「……あーあ」


聞きなれたアラームで目を覚ます。恨めしく思いながらそれを解除し、ベッドの中でのっそりと上体を起こした。

素敵すぎる夢だった。想史と『また明日』なんて言って別れたのに。ああ、素敵過ぎて逆に悲しいよ……。

現実では想史はあの可愛い彼女がいる。私なんかじゃ、絶対太刀打ちできない様な相手。しぶしぶ着替えて部屋を出る。


「おはよう。あれ、朔は?」


いつも私より早く起きているはずの朔がいない。普通に聞いたはずなのに、キッチンに立っていたお母さんは顔にできた全部の皺を中央に寄せて怖い顔をした。

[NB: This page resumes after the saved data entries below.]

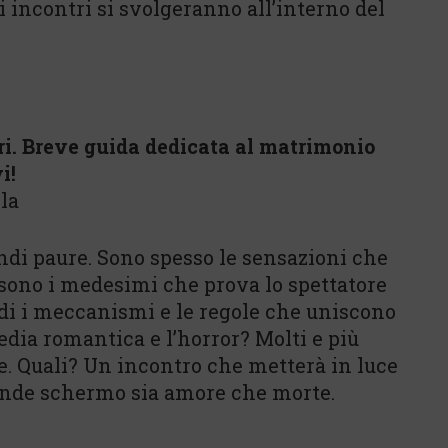
i incontri si svolgeranno all’interno del
i. Breve guida dedicata al matrimonio
i!
la
ndi paure. Sono spesso le sensazioni che
 sono i medesimi che prova lo spettatore
di i meccanismi e le regole che uniscono
dia romantica e l’horror? Molti e più
. Quali? Un incontro che metterà in luce
rande schermo sia amore che morte.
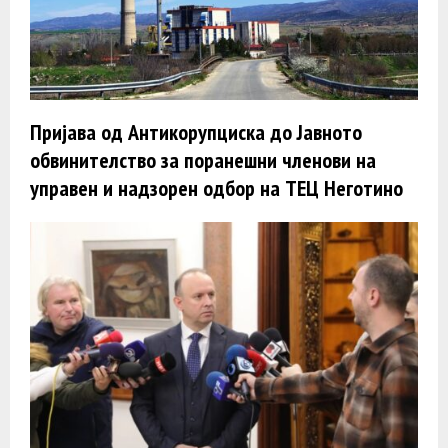
Пријава од Антикорупциска до Јавното
обвинителство за поранешни членови на
управен и надзорен одбор на ТЕЦ Неготино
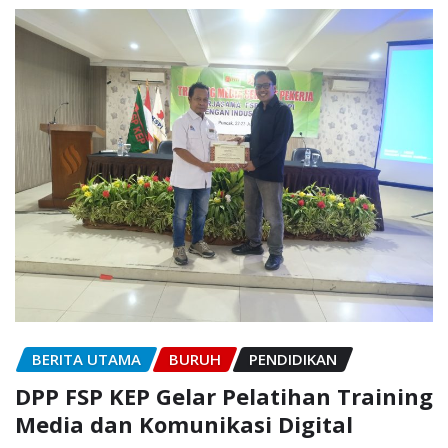
BERITA UTAMA
BURUH
PENDIDIKAN
DPP FSP KEP Gelar Pelatihan Training
Media dan Komunikasi Digital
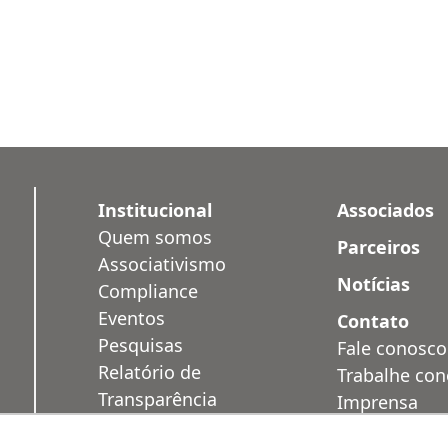
Institucional
Associados
Quem somos
Parceiros
Associativismo
Notícias
Compliance
Eventos
Contato
Pesquisas
Fale conosco
Relatório de
Trabalhe co
Transparência
Imprensa
Salarial
Área Restrit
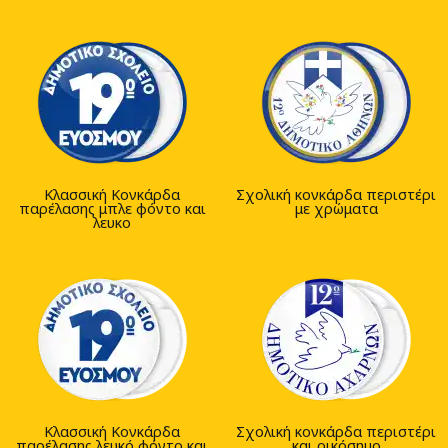
Κλασσική Κονκάρδα
Σχολική κονκάρδα περιστέρι
παρέλασης μπλε φόντο και
με χρώματα
λευκο
Κλασσική Κονκάρδα
Σχολική κονκάρδα περιστέρι
παρέλασης λευκό φόντο και
και οικόσημο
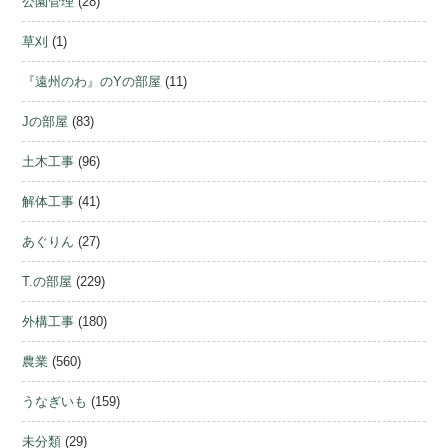
公園管理
(28)
草刈
(1)
『遠州のわ』のYの部屋
(11)
Jの部屋
(83)
土木工事
(96)
解体工事
(41)
あぐりん
(27)
T.の部屋
(229)
外構工事
(180)
農業
(560)
うなぎいも
(159)
未分類
(29)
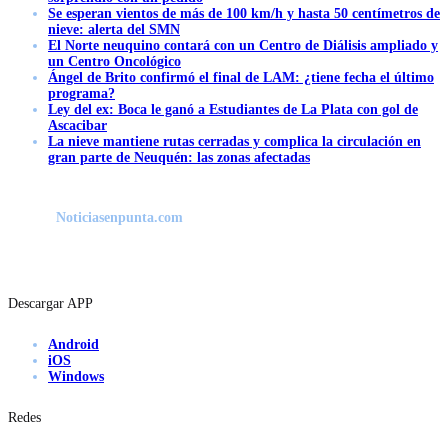
Se esperan vientos de más de 100 km/h y hasta 50 centímetros de
nieve: alerta del SMN
El Norte neuquino contará con un Centro de Diálisis ampliado y
un Centro Oncológico
Ángel de Brito confirmó el final de LAM: ¿tiene fecha el último
programa?
Ley del ex: Boca le ganó a Estudiantes de La Plata con gol de
Ascacibar
La nieve mantiene rutas cerradas y complica la circulación en
gran parte de Neuquén: las zonas afectadas
Noticiasenpunta.com
Descargar APP
Android
iOS
Windows
Redes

「あんた、まだそんな冗談言ってるの? 本気だったら病院行きましょ。今日は学校お休みね」


え。そんなまさか。携帯の表示を見る。日付は9月9日。夢の中の日付の翌日。ビックリして、階段を駆け上がる。朔の部屋のドアを開けるけど、そこはやっぱり物置になっていた。

私、まだ夢の中の世界にいるの? 夢の中で一晩越すなんて、なんて長い夢なの。


「ごめん、また寝ぼけてた」


どっちが現実なんだかわからなくなりそうだわ。顔を洗ってリビングに戻ると、お母さんが財布を持っていた。